Israele, il viceministro degli Esteri Cirielli: «Distruggere Hamas e poi ricostruire Gaza». I palestinesi in fuga? «Più facile aiutarli nei campi profughi» – L’intervista

Riguardo alla sicurezza interna all’Italia, l’esponente del governo Meloni spiega: «Necessario aumentare la vigilanza perché anche qui da noi ci sono musulmani integralisti»

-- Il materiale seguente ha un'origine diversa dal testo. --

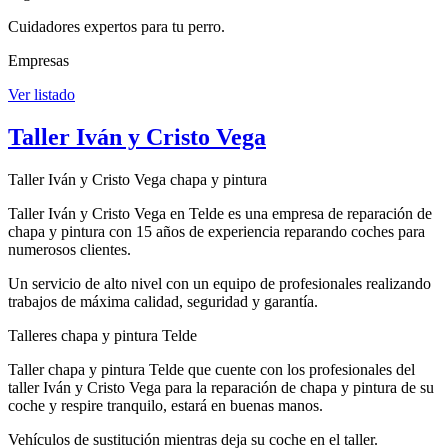
Cuidadores expertos para tu perro.
Empresas
Ver listado
Taller Iván y Cristo Vega
Taller Iván y Cristo Vega chapa y pintura
Taller Iván y Cristo Vega en Telde es una empresa de reparación de
chapa y pintura con 15 años de experiencia reparando coches para
numerosos clientes.
Un servicio de alto nivel con un equipo de profesionales realizando
trabajos de máxima calidad, seguridad y garantía.
Talleres chapa y pintura Telde
Taller chapa y pintura Telde que cuente con los profesionales del
taller Iván y Cristo Vega para la reparación de chapa y pintura de su
coche y respire tranquilo, estará en buenas manos.
Vehículos de sustitución mientras deja su coche en el taller.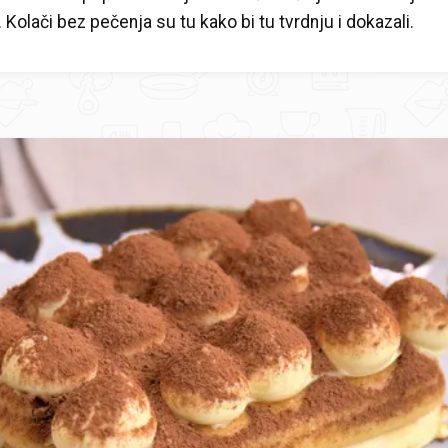
. Kolači bez pečenja su tu kako bi tu tvrdnju i dokazali.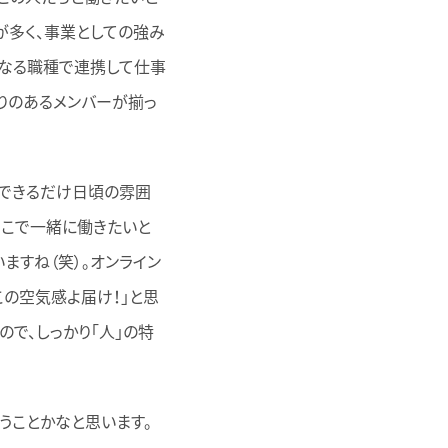
が多く、事業としての強み
異なる職種で連携して仕事
りのあるメンバーが揃っ
、できるだけ日頃の雰囲
ここで一緒に働きたいと
ますね（笑）。オンライン
の空気感よ届け！」と思
で、しっかり「人」の特
うことかなと思います。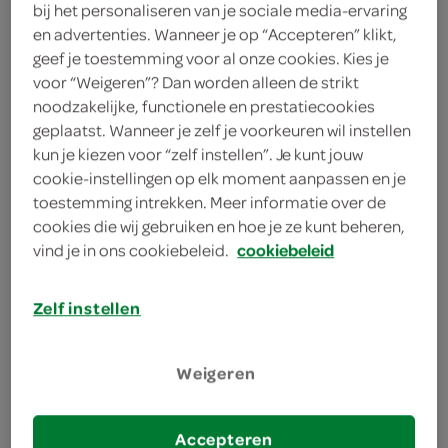
bij het personaliseren van je sociale media-ervaring
veelbelovende vakprijs voor franchiseformules
en advertenties. Wanneer je op “Accepteren” klikt,
in ontvangst. De Trofee is een mooie erkenning
geef je toestemming voor al onze cookies. Kies je
op het gebied van samenwerking en kwaliteit.
voor “Weigeren”? Dan worden alleen de strikt
Alleen door de Nederlandse Franchise
noodzakelijke, functionele en prestatiecookies
geplaatst. Wanneer je zelf je voorkeuren wil instellen
Vereniging (NFV) erkende formules die voldoen
kun je kiezen voor “zelf instellen”. Je kunt jouw
aan de strenge kwaliteitseisen komen in
cookie-instellingen op elk moment aanpassen en je
aanmerking voor de prijs. Alle franchisenemers
toestemming intrekken. Meer informatie over de
van de vereniging (NFV) nomineerden dit jaar
cookies die wij gebruiken en hoe je ze kunt beheren,
Bakker Bart, Eazie en SPAR.
vind je in ons cookiebeleid.
cookiebeleid
Een vakjury besliste wie met de trofee naar huis
Zelf instellen
ging. Marc Schoonhoven (area manager SPAR),
Marie- José Rutten (directeur HR & Organisatie-
ontwikkeling) en Ismail Abdel Rahman (
Weigeren
ondernemer van SPAR city Nieuwe Doelenstraat,
SPAR city Mariaplaats en WTC - samen met
Accepteren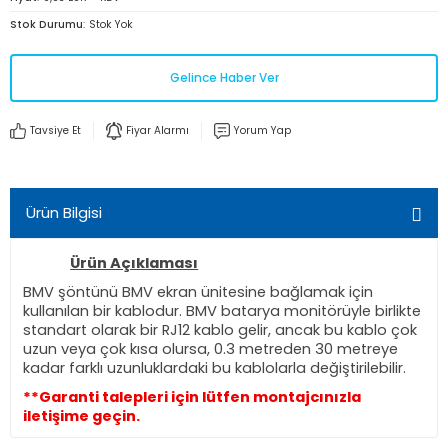
Stok Durumu
Stok Yok
Gelince Haber Ver
Tavsiye Et
Fiyar Alarmı
Yorum Yap
Ürün Bilgisi
Ürün Açıklaması
BMV şöntünü BMV ekran ünitesine bağlamak için
kullanılan bir kablodur. BMV batarya monitörüyle birlikte
standart olarak bir RJ12 kablo gelir, ancak bu kablo çok
uzun veya çok kısa olursa, 0.3 metreden 30 metreye
kadar farklı uzunluklardaki bu kablolarla değiştirilebilir.
**Garanti talepleri için lütfen montajcınızla
iletişime geçin.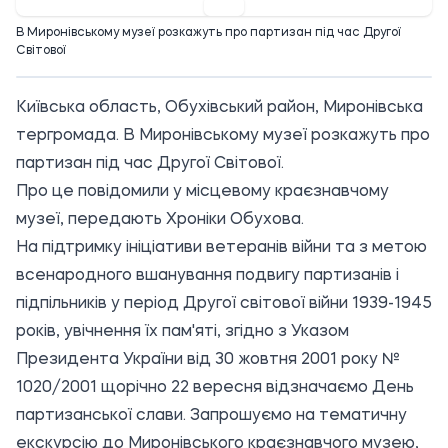
В Миронівському музеї розкажуть про партизан під час Другої
Світової
Київська область, Обухівський район, Миронівська
тергромада. В Миронівському музеї розкажуть про
партизан під час Другої Світової.
Про це повідомили у місцевому краєзнавчому
музеї, передають Хроніки Обухова.
На підтримку ініціативи ветеранів війни та з метою
всенародного вшанування подвигу партизанів і
підпільників у період Другої світової війни 1939-1945
років, увічнення їх пам'яті, згідно з Указом
Президента України від 30 жовтня 2001 року №
1020/2001 щорічно 22 вересня відзначаємо День
партизанської слави. Запрошуємо на тематичну
екскурсію до Миронівського краєзнавчого музею,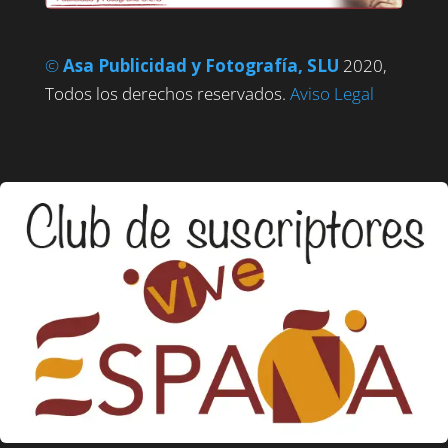
©
Asa Publicidad y Fotografía, SLU
2020,
Todos los derechos reservados.
Aviso Legal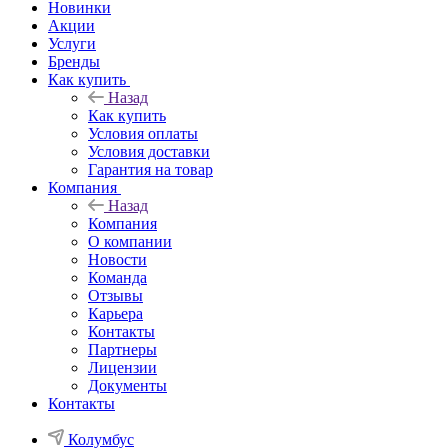
Новинки
Акции
Услуги
Бренды
Как купить
Назад
Как купить
Условия оплаты
Условия доставки
Гарантия на товар
Компания
Назад
Компания
О компании
Новости
Команда
Отзывы
Карьера
Контакты
Партнеры
Лицензии
Документы
Контакты
Колумбус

Di ritorno da una missione a Zagabria, in Croazia, il viceministro degli Esteri si è immerso nuovamente nel dossier sul conflitto tra Israele e Hamas. Non è segreta la vicinanza di Edmondo Cirielli alla comunità ebraica e, già prima dell’incarico ricevuto da Giorgia Meloni ai vertici della Farnesina, l’esponente di Fratelli d’Italia si era occupato della questione palestinese: dagli aiuti umanitari destinati alla popolazione di Gaza che, «in alcuni casi, sono finiti nelle mani di Ong vicine ai terroristi», al contrasto alle frange del fondamentalismo islamico. Dal suo ufficio al ministero, racconta a Open come sta agendo la diplomazia italiana per la risoluzione del conflitto e quali sono, secondo lui, le coordinate per comprendere le ragioni del sostegno italiano a Israele.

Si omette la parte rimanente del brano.